Dataset entries:
Content starts

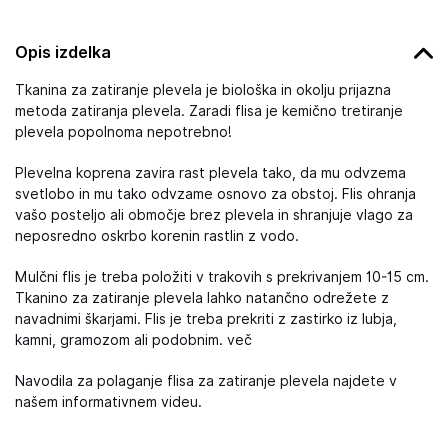
Opis izdelka
Tkanina za zatiranje plevela je biološka in okolju prijazna
metoda zatiranja plevela. Zaradi flisa je kemično tretiranje
plevela popolnoma nepotrebno!
Plevelna koprena zavira rast plevela tako, da mu odvzema
svetlobo in mu tako odvzame osnovo za obstoj. Flis ohranja
vašo posteljo ali območje brez plevela in shranjuje vlago za
neposredno oskrbo korenin rastlin z vodo.
Mulčni flis je treba položiti v trakovih s prekrivanjem 10-15 cm.
Tkanino za zatiranje plevela lahko natančno odrežete z
navadnimi škarjami. Flis je treba prekriti z zastirko iz lubja,
kamni, gramozom ali podobnim. več
Navodila za polaganje flisa za zatiranje plevela najdete v
našem informativnem videu.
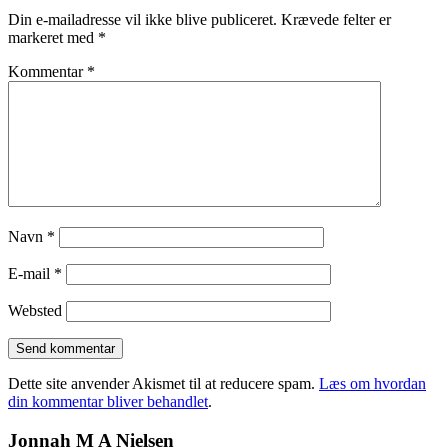
Din e-mailadresse vil ikke blive publiceret.
Krævede felter er
markeret med
*
Kommentar
*
Navn
*
E-mail
*
Websted
Dette site anvender Akismet til at reducere spam.
Læs om hvordan
din kommentar bliver behandlet
.
Jonnah M A Nielsen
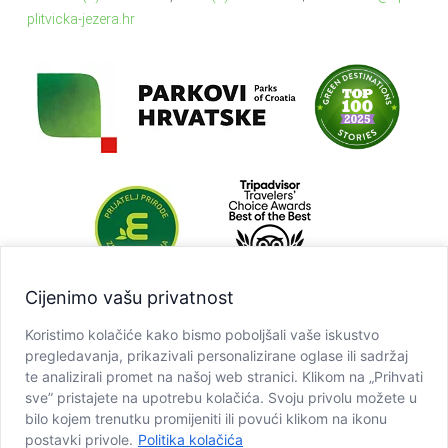
plitvicka-jezera.hr
Cijenimo vašu privatnost
Koristimo kolačiće kako bismo poboljšali vaše iskustvo
pregledavanja, prikazivali personalizirane oglase ili sadržaj
te analizirali promet na našoj web stranici. Klikom na „Prihvati
sve” pristajete na upotrebu kolačića. Svoju privolu možete u
bilo kojem trenutku promijeniti ili povući klikom na ikonu
postavki privole.
Politika kolačića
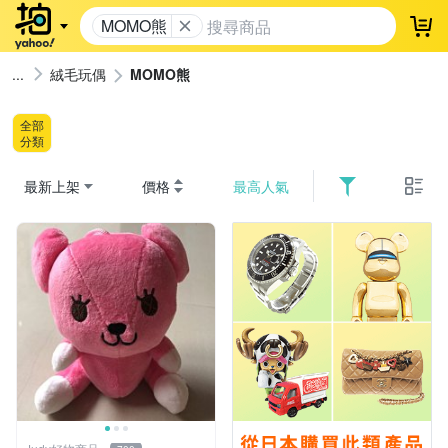
MOMO熊
登
絨毛玩偶
MOMO熊
全部
分類
最新上架
價格
最高人氣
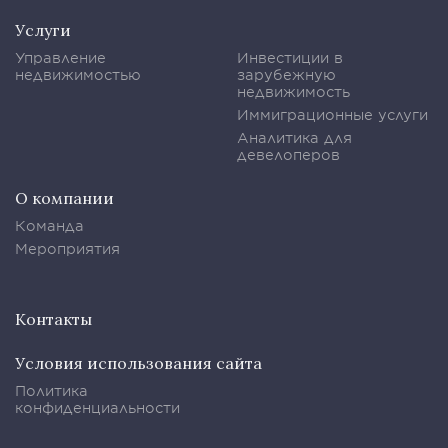
Услуги
Управление
Инвестиции в
недвижимостью
зарубежную
недвижимость
Иммиграционные услуги
Аналитика для
девелоперов
О компании
Команда
Мероприятия
Контакты
Условия использования сайта
Политика
конфиденциальности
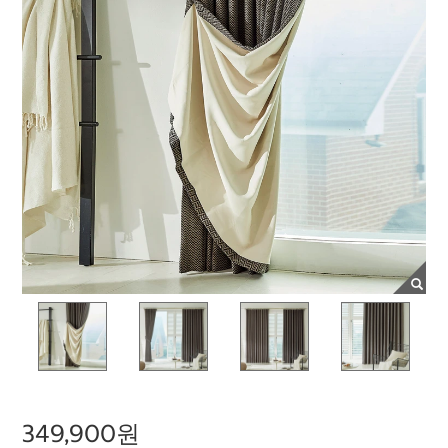
349,900원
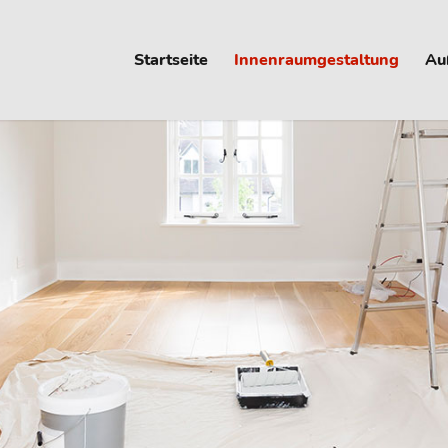
Startseite
Innenraumgestaltung
Au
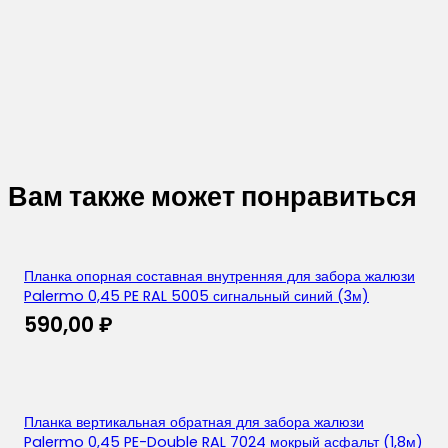
Вам также может понравиться
Планка опорная составная внутренняя для забора жалюзи
Palermo 0,45 PE RAL 5005 сигнальный синий (3м)
590,00
₽
Планка вертикальная обратная для забора жалюзи
Palermo 0,45 PE-Double RAL 7024 мокрый асфальт (1,8м)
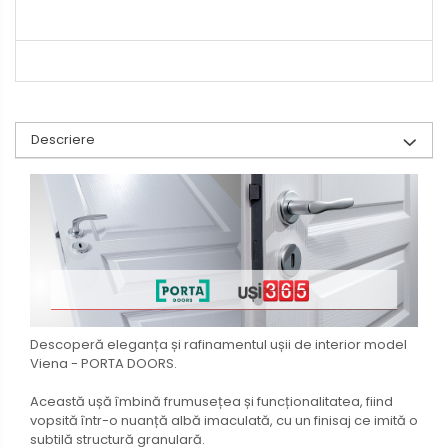
Descriere
Descoperă eleganța și rafinamentul ușii de interior model
Viena - PORTA DOORS.
Această ușă îmbină frumusețea și funcționalitatea, fiind
vopsită într-o nuanță albă imaculată, cu un finisaj ce imită o
subtilă structură granulară.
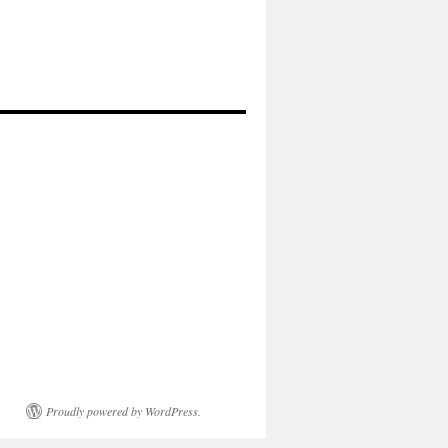
Proudly powered by WordPress.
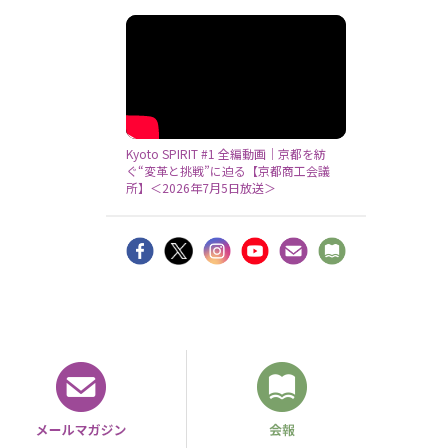
Kyoto SPIRIT #1 全編動画｜京都を紡
ぐ“変革と挑戦”に迫る【京都商工会議
所】＜2026年7月5日放送＞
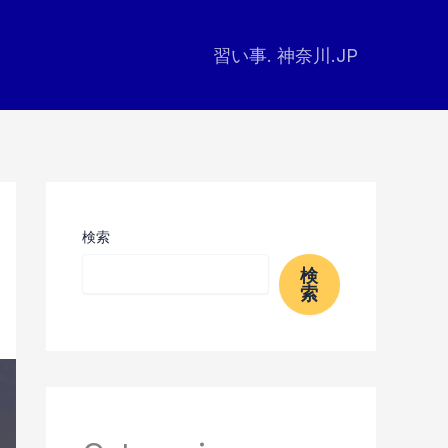
習い事. 神奈川.JP
検索
検
索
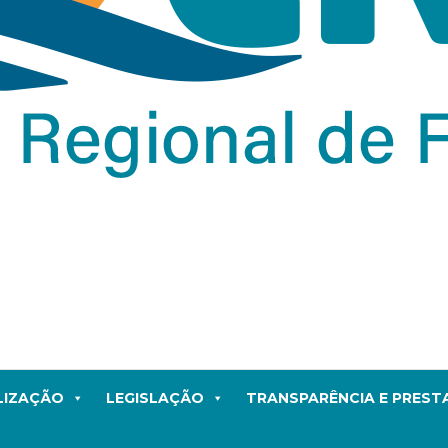
LIZAÇÃO
LEGISLAÇÃO
TRANSPARÊNCIA E PRES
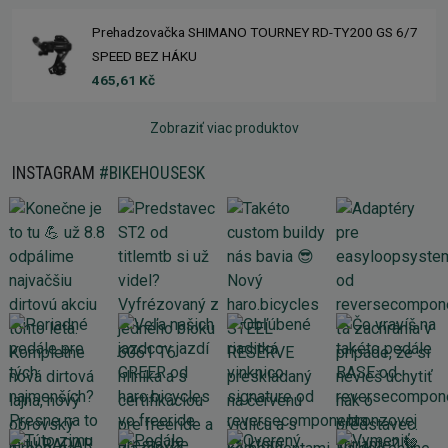
Prehadzovačka SHIMANO TOURNEY RD-TY200 GS 6/7
SPEED BEZ HÁKU
465,61 Kč
Zobraziť viac produktov
INSTAGRAM
#BIKEHOUSESK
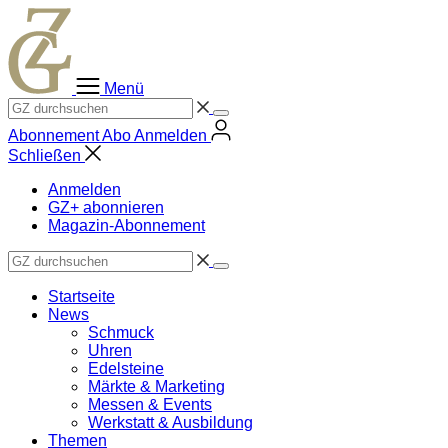
Zum
Inhalt
springen
Menü
Abonnement
Abo
Anmelden
Schließen
Anmelden
GZ+ abonnieren
Magazin-Abonnement
Startseite
News
Schmuck
Uhren
Edelsteine
Märkte & Marketing
Messen & Events
Werkstatt & Ausbildung
Themen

Content ends

*TASK STATEMENT*: Each entry must be reproduced word for word, and any image among them left out.

*TASK RESULT*:
Opis izdelka
Tkanina za zatiranje plevela je biološka in okolju prijazna
metoda zatiranja plevela. Zaradi flisa je kemično tretiranje
plevela popolnoma nepotrebno!
Plevelna koprena zavira rast plevela tako, da mu odvzema
svetlobo in mu tako odvzame osnovo za obstoj. Flis ohranja
vašo posteljo ali območje brez plevela in shranjuje vlago za
neposredno oskrbo korenin rastlin z vodo.
Mulčni flis je treba položiti v trakovih s prekrivanjem 10-15 cm.
Tkanino za zatiranje plevela lahko natančno odrežete z
navadnimi škarjami. Flis je treba prekriti z zastirko iz lubja,
kamni, gramozom ali podobnim. več
Navodila za polaganje flisa za zatiranje plevela najdete v
našem informativnem videu.
Din e-mailadresse vil ikke blive publiceret.
Krævede felter er
markeret med
*
Kommentar
*
Navn
*
E-mail
*
Websted
Dette site anvender Akismet til at reducere spam.
Læs om hvordan
din kommentar bliver behandlet
.
Jonnah M A Nielsen
plitvicka-jezera.hr
Cijenimo vašu privatnost
Koristimo kolačiće kako bismo poboljšali vaše iskustvo
pregledavanja, prikazivali personalizirane oglase ili sadržaj
te analizirali promet na našoj web stranici. Klikom na „Prihvati
sve” pristajete na upotrebu kolačića. Svoju privolu možete u
bilo kojem trenutku promijeniti ili povući klikom na ikonu
postavki privole.
Politika kolačića
MOMO熊
登
絨毛玩偶
MOMO熊
全部
分類
最新上架
價格
最高人氣
Услуги
Управление
Инвестиции в
недвижимостью
зарубежную
недвижимость
Иммиграционные услуги
Аналитика для
девелоперов
О компании
Команда
Мероприятия
Контакты
Условия использования сайта
Политика
конфиденциальности
349,900원
Startseite
Innenraumgestaltung
Au
Вам также может понравиться
Планка опорная составная внутренняя для забора жалюзи
Palermo 0,45 PE RAL 5005 сигнальный синий (3м)
590,00
₽
Планка вертикальная обратная для забора жалюзи
Palermo 0,45 PE-Double RAL 7024 мокрый асфальт (1,8м)
Descriere
Descoperă eleganța și rafinamentul ușii de interior model
Viena - PORTA DOORS.
Această ușă îmbină frumusețea și funcționalitatea, fiind
vopsită într-o nuanță albă imaculată, cu un finisaj ce imită o
subtilă structură granulară.
Proudly powered by WordPress.
Kyoto SPIRIT #1 全編動画｜京都を紡
ぐ“変革と挑戦”に迫る【京都商工会議
所】＜2026年7月5日放送＞
習い事. 神奈川.JP
検索
検
索
LIZAÇÃO
LEGISLAÇÃO
TRANSPARÊNCIA E PRES
Prehadzovačka SHIMANO TOURNEY RD-TY200 GS 6/7
SPEED BEZ HÁKU
465,61 Kč
Zobraziť viac produktov
INSTAGRAM
#BIKEHOUSESK
Zum
Inhalt
springen
Menü
Abonnement
Abo
Anmelden
Schließen
Anmelden
GZ+ abonnieren
Magazin-Abonnement
Startseite
News
Schmuck
Uhren
Edelsteine
Märkte & Marketing
Messen & Events
Werkstatt & Ausbildung
Themen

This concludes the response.